Долго еще отец говорил мне с искренним осуждением:
— Ну и что же ты не стал скрипачом?!
Я убежден, что он самым серьезным образом считал, что я упустил эту возможность.
Впрочем, не следует думать, будто мы только боялись отца, не любили его. Напротив, как обычно бывает в таких случаях, редкое его расположение ценилось на вес золота.
Как-то раз, точно обмолвившись, он назвал меня ласково — Котей. И это так взволновало меня, что много лет спустя, когда у меня родился сын, мы с женой решили дать ему это имя.
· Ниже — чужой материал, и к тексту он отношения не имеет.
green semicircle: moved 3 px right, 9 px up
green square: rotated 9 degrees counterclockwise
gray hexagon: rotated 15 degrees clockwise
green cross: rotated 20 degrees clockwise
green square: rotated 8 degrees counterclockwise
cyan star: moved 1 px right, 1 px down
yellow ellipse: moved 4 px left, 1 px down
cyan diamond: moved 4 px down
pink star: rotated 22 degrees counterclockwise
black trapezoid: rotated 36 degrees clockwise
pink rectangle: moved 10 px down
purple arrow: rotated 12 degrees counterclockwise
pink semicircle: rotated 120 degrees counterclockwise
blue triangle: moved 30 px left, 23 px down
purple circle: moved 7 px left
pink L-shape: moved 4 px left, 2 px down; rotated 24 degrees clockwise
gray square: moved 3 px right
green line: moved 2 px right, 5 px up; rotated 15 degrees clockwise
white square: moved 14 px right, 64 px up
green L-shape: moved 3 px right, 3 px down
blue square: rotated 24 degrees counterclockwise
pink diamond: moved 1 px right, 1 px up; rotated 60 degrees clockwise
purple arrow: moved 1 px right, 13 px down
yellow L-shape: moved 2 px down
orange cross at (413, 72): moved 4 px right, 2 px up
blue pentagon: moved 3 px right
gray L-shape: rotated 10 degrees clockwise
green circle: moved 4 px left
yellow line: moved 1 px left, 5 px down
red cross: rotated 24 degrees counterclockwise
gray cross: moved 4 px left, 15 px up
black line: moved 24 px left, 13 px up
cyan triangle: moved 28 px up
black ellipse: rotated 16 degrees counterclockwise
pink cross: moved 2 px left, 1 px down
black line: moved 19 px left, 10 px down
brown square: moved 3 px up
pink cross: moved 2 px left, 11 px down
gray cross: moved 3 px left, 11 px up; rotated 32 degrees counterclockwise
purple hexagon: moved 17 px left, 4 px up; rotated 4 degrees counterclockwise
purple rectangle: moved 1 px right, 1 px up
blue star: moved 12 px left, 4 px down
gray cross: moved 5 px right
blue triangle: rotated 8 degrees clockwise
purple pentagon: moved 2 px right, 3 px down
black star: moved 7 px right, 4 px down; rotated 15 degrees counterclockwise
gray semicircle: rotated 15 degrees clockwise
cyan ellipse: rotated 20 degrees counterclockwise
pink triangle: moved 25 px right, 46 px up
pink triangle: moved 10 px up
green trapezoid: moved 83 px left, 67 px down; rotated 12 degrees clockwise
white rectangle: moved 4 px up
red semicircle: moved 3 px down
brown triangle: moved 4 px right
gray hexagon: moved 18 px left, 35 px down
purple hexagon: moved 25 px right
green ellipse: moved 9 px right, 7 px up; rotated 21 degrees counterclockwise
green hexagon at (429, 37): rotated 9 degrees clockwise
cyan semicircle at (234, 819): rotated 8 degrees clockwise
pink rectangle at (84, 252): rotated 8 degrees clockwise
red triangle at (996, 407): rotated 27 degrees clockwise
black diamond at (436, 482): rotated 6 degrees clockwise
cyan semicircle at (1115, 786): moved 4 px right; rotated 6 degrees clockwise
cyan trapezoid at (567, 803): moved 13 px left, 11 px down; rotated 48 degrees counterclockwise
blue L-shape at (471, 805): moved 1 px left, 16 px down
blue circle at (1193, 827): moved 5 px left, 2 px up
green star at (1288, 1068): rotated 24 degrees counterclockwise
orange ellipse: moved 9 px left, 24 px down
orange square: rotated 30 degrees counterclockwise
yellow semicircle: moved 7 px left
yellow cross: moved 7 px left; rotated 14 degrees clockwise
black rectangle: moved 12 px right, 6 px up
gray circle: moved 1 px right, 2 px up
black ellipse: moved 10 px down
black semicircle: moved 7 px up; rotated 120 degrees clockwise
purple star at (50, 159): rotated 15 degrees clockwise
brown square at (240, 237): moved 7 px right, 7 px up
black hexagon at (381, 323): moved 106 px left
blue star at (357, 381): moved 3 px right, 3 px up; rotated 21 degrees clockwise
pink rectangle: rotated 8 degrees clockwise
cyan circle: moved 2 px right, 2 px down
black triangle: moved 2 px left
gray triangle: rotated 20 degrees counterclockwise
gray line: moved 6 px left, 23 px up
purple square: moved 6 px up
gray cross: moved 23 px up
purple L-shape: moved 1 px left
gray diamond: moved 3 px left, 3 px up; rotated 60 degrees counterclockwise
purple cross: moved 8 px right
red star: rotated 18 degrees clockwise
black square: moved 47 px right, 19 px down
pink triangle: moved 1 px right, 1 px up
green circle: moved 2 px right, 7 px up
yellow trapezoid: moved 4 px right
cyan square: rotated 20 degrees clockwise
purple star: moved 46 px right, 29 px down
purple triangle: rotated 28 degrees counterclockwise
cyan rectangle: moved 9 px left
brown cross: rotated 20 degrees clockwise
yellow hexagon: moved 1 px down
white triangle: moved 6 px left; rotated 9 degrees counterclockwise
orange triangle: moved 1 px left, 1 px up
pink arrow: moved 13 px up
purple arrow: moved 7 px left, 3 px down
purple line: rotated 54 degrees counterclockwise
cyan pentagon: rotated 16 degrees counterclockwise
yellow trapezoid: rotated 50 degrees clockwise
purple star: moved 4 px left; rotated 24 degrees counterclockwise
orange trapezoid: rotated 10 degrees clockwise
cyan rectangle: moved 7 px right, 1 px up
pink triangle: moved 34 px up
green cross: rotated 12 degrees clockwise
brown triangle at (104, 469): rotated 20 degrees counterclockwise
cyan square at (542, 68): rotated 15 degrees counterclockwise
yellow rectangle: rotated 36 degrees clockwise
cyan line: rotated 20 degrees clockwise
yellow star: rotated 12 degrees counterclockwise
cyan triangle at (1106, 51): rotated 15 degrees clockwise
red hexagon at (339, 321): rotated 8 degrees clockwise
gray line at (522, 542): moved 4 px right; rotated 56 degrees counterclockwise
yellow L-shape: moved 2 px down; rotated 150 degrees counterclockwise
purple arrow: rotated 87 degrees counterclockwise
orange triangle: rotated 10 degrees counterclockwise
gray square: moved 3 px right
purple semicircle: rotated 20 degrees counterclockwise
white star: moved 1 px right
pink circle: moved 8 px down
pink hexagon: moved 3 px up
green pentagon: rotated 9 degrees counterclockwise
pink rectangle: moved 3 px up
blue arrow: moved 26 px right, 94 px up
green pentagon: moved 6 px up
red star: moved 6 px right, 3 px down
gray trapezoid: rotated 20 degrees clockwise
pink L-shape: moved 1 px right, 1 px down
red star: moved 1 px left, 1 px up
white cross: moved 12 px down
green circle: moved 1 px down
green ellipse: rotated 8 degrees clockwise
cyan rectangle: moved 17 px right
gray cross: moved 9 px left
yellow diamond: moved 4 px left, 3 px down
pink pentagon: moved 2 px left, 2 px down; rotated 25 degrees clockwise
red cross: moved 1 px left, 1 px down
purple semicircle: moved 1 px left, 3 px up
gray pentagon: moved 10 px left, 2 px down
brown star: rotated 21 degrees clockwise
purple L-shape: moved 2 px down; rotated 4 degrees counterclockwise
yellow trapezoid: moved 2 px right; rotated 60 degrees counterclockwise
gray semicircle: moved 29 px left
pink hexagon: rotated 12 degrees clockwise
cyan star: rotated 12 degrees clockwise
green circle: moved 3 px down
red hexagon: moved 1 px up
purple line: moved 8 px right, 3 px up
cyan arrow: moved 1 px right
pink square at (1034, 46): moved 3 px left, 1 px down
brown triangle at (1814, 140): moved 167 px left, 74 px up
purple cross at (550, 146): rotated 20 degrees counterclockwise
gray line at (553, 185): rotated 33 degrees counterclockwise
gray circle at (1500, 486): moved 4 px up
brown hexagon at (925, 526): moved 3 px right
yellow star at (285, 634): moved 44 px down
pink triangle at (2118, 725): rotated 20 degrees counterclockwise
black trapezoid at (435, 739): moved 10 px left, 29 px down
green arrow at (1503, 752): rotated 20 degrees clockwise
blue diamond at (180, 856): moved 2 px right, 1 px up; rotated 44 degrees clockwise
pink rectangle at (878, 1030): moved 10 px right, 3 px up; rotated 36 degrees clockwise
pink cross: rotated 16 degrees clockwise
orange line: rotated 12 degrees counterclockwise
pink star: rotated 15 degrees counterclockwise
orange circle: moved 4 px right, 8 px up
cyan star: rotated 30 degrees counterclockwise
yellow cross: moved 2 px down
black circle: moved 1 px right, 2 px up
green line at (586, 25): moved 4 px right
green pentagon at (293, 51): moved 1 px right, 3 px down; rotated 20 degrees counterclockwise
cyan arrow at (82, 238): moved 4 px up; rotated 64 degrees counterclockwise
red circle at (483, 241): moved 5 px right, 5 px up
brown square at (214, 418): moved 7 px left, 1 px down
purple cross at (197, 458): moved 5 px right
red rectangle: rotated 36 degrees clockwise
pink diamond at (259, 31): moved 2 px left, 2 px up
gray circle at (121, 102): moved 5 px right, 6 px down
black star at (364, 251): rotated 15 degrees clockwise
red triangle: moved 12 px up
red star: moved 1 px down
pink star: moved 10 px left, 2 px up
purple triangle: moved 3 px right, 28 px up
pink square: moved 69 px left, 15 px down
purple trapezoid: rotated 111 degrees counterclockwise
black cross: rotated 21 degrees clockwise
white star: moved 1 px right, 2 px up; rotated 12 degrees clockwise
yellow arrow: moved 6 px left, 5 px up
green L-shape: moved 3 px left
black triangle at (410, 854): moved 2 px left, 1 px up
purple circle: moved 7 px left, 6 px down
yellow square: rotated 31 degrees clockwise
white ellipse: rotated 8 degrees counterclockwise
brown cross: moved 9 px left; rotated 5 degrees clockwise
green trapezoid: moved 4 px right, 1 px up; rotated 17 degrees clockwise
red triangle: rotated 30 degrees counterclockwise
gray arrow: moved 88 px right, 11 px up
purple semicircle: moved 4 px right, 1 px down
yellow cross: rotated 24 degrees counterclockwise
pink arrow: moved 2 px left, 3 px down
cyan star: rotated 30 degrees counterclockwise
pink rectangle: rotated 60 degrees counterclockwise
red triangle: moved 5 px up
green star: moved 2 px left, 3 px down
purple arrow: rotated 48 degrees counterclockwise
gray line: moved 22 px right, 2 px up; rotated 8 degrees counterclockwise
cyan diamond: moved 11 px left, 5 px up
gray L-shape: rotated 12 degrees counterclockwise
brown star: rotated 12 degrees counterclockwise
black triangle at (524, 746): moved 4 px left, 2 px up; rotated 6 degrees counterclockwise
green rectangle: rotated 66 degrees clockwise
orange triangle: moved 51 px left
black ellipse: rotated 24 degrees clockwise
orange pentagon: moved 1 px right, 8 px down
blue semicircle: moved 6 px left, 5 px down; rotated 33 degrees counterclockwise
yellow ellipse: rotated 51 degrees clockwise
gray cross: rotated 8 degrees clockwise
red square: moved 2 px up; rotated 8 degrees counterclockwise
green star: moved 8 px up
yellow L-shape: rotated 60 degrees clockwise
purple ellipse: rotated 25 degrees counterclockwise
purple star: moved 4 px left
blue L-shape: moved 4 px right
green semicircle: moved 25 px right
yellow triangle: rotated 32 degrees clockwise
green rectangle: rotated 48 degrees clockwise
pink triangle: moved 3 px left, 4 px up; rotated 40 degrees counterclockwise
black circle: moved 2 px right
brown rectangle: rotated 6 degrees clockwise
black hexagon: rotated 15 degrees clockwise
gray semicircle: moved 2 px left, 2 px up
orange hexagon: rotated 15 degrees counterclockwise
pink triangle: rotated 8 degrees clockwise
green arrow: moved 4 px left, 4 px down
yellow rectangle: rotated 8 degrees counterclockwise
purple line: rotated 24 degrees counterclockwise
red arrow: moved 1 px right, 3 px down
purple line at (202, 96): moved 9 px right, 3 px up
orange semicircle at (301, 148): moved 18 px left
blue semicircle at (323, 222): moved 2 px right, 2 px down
Конечно, официально его зовут Константином, и для товарищей он Костя, но дома он всегда Котя.
В связи с работой отца во мне с младенчества засело слово «пробе». Так, если не ошибаюсь, назывались особо прочные бревна, которыми крепились своды шахт. И хотя это слово, в отличие от слова «эспланада», не окружено для меня волшебным ореолом, но все же четко соотносится с волнующим до сих пор запахом древесины, который, как и запах лекарств, напоминает о детстве.
Между этими запахами нет ничего общего. Подобно тому, как в характере родственников с материнской стороны нет ничего общего с характером родственников по отцовской линии. Однако в моем характере из этих, казалось бы, несовместимых величин все-таки образуется некая общность. Во всяком случае, не стану утверждать, что во мне продолжается только мама. Или что маминого во мне больше, чем папиного.